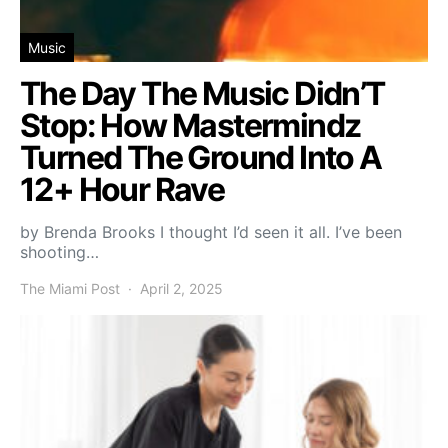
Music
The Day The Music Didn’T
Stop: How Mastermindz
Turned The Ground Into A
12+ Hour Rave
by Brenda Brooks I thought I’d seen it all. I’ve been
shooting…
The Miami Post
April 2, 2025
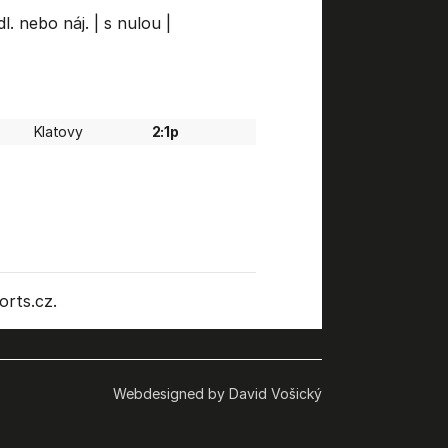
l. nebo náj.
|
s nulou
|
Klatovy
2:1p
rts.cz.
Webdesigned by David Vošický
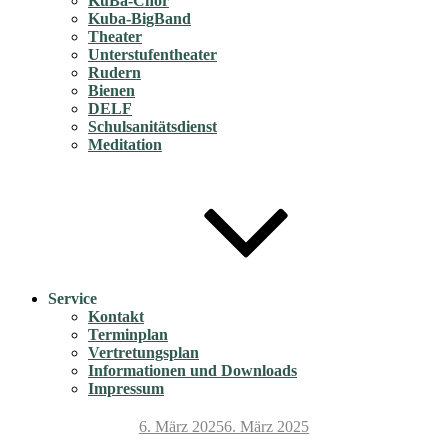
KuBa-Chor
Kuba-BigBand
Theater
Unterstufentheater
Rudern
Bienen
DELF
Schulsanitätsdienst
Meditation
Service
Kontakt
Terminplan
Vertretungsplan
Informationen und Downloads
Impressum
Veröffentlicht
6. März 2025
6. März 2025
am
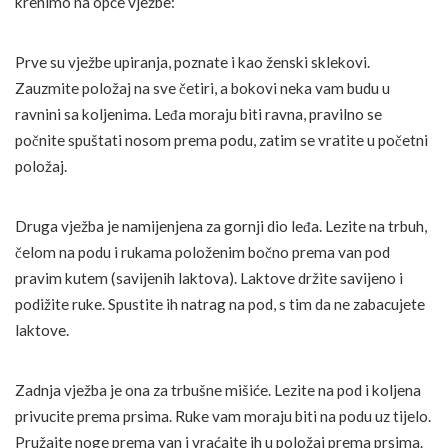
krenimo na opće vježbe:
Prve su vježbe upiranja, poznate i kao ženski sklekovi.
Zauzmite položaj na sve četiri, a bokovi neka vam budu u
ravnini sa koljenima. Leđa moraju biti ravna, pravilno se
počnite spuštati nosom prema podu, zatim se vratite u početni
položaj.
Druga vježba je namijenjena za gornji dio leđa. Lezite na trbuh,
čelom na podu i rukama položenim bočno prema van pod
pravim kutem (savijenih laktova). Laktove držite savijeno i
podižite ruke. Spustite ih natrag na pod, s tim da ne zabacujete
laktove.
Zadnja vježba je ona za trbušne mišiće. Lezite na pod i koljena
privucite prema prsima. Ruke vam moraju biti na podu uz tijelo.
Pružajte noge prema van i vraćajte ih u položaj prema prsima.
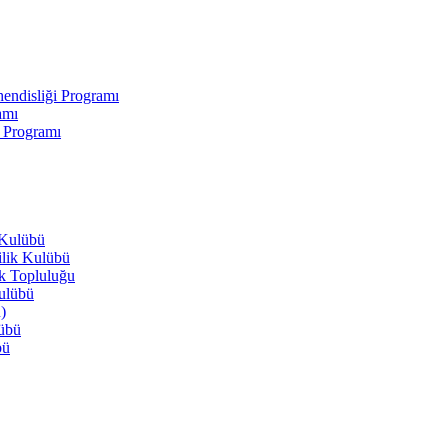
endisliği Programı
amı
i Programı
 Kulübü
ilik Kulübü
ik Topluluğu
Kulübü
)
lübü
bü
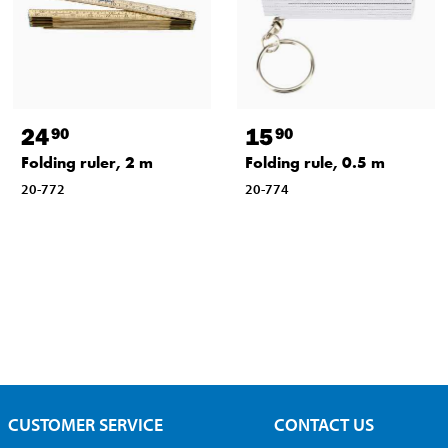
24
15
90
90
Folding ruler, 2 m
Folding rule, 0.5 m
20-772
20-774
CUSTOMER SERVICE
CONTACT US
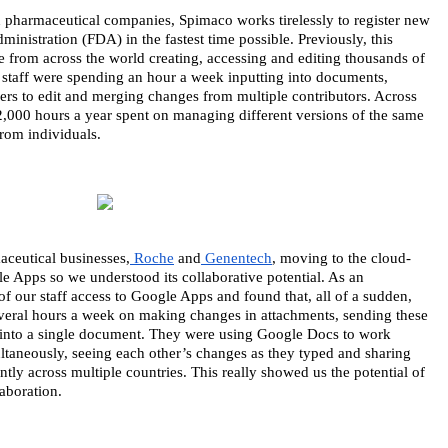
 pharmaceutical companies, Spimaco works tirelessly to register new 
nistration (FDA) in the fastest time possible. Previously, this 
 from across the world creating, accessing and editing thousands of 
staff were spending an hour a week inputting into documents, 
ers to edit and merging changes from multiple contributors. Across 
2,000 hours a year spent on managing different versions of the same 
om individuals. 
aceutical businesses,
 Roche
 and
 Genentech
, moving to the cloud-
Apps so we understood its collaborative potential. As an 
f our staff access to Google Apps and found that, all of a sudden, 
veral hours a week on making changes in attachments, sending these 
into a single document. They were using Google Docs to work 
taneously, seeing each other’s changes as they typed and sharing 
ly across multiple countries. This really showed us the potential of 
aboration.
:::::
● Activity
The records must appear again word for word, though none of their pictures should.

● Result of the exercise
Music
The Day The Music Didn’T
Stop: How Mastermindz
Turned The Ground Into A
12+ Hour Rave
by Brenda Brooks I thought I’d seen it all. I’ve been
shooting…
The Miami Post
April 2, 2025
l. nebo náj.
|
s nulou
|
Klatovy
2:1p
rts.cz.
Webdesigned by David Vošický
KuBa-Chor
Kuba-BigBand
Theater
Unterstufentheater
Rudern
Bienen
DELF
Schulsanitätsdienst
Meditation
Service
Kontakt
Terminplan
Vertretungsplan
Informationen und Downloads
Impressum
Veröffentlicht
6. März 2025
6. März 2025
am
krenimo na opće vježbe:
Prve su vježbe upiranja, poznate i kao ženski sklekovi.
Zauzmite položaj na sve četiri, a bokovi neka vam budu u
ravnini sa koljenima. Leđa moraju biti ravna, pravilno se
počnite spuštati nosom prema podu, zatim se vratite u početni
položaj.
Druga vježba je namijenjena za gornji dio leđa. Lezite na trbuh,
čelom na podu i rukama položenim bočno prema van pod
pravim kutem (savijenih laktova). Laktove držite savijeno i
podižite ruke. Spustite ih natrag na pod, s tim da ne zabacujete
laktove.
Zadnja vježba je ona za trbušne mišiće. Lezite na pod i koljena
privucite prema prsima. Ruke vam moraju biti na podu uz tijelo.
Pružajte noge prema van i vraćajte ih u položaj prema prsima.
endisliği Programı
amı
i Programı
 Kulübü
ilik Kulübü
ik Topluluğu
Kulübü
)
lübü
bü
24
15
90
90
Folding ruler, 2 m
Folding rule, 0.5 m
20-772
20-774
CUSTOMER SERVICE
CONTACT US
 pharmaceutical companies, Spimaco works tirelessly to register new 
nistration (FDA) in the fastest time possible. Previously, this 
 from across the world creating, accessing and editing thousands of 
staff were spending an hour a week inputting into documents, 
ers to edit and merging changes from multiple contributors. Across 
2,000 hours a year spent on managing different versions of the same 
om individuals. 
aceutical businesses,
 Roche
 and
 Genentech
, moving to the cloud-
Apps so we understood its collaborative potential. As an 
f our staff access to Google Apps and found that, all of a sudden, 
veral hours a week on making changes in attachments, sending these 
into a single document. They were using Google Docs to work 
taneously, seeing each other’s changes as they typed and sharing 
ly across multiple countries. This really showed us the potential of 
aboration.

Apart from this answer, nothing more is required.